Here’s an example. Mi9’s e-Commerce application will be able to use Google’s Recommendations AI engine, which draws from Google’s digital assets (for example, Youtube, Gmail, etc.). Why is this important? According to recent Google research, 90% of consumer click-thrus, 40% of the conversions, and 50% of the revenue, are triggered by recommendations. This capability alone can help retailers that are trying to respond to the competitive threat posed by Amazon.

Google’s AI capabilities go far beyond recommendations, of course. The Mi9/Google relationship opens up Google capabilities like TensorFlow (an open source symbolic math library used for machine learning applications), and Google’s natural language processor (used for Contact Center functions), both which can accelerate innovation at Mi9’s retail client sites.

Three Timely Offerings

Mi9’s CEO discussed the company’s three areas of focus, core merchandising (Merchant), managing demand (Demand Management), and omnichannel selling and fulfillment (Commerce Enterprise).

Merchant and Demand Management make use of AI enabled analytics to do two things: to consume non-transactional data from the digital domain (for example, customer path-to-purchase info, market data, weather), and to automate operational decision-making (to improve demand forecasting, and optimize inventory).

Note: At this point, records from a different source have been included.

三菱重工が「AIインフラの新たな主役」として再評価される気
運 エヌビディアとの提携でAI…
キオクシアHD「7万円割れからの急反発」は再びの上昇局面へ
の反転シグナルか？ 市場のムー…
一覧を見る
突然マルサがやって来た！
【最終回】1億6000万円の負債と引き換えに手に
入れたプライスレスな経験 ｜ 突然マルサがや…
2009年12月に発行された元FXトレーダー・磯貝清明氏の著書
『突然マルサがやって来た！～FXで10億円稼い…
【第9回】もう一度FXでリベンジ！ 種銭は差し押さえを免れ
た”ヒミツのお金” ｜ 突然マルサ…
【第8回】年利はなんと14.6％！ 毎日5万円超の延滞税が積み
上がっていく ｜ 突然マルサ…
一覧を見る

Mi9 claims that its cloud-based merchandise management solution is a “95% fit for non-FMCG retailers”, emphasizing the company’s belief that retailer-specific customizations are not required. The objective is to lower implementation costs and to help retailers stay up-to-date with new functionality as it becomes available (in a sidelight to this, several customers at the meeting pointed out that prior to becoming part of the Mi9 portfolio, JustEnough did not roll user-requested customizations into the base code; Mi9 has committed to making those customizations generally available by including them into future releases). The company has also engineered “public APIs” into the application so that users can customize the user interfaces to suite their particular needs without touching the base code.

Commerce Enterprise is the next generation set of capabilities to support BOPIS (buy-online-pickup-instore). This release is the result of Mi9’s acquisition of MyWebGrocer, and it is particularly focused on handling the special requirements associated with FMCG retailers’ needs (large assortments, complex multi-level promotions, big customer baskets, and in-store order fulfillment).

Establishing A Position Of Strength

Mi9’s value proposition to the market is right in line with what RSR is seeing in our research. Next-generation demand planning and core merchandizing functions are top-of-mind for many retailers. And it is abundantly clear that fast-moving-consumer-goods (FMCG) merchants, principally grocers, drug stores, and convenience stores, have gotten religion when it comes to supporting consumers’ desire to order goods online and pick them up in the store.

Mi9 has been careful in its acquisitions, filling out its portfolio with capabilities that the retail industry is asking for now. The company’s integration strategy answers key concerns that retailers have expressed to RSR in its research about having a “single version of the truth” for key operational data and in ensuring that that data is clean and dependable.

Finally, the partnership with Google thrusts Mi9 into a position of real strength. Not only is Google a state-of-the-art operator of cloud-based services, but it is also one of the world’s pre-eminent providers of consumer-related data, and one of the technology world’s leaders in business applications for AI.

All of this is good news for retailers that have the same expansive vision as giant competitors like Amazon, Alibaba, or Walmart, but can’t afford the “high priced spread”. Mi9 is clearly focused on making it possible for those retailers to stand tall among the giants of the industry without getting crushed.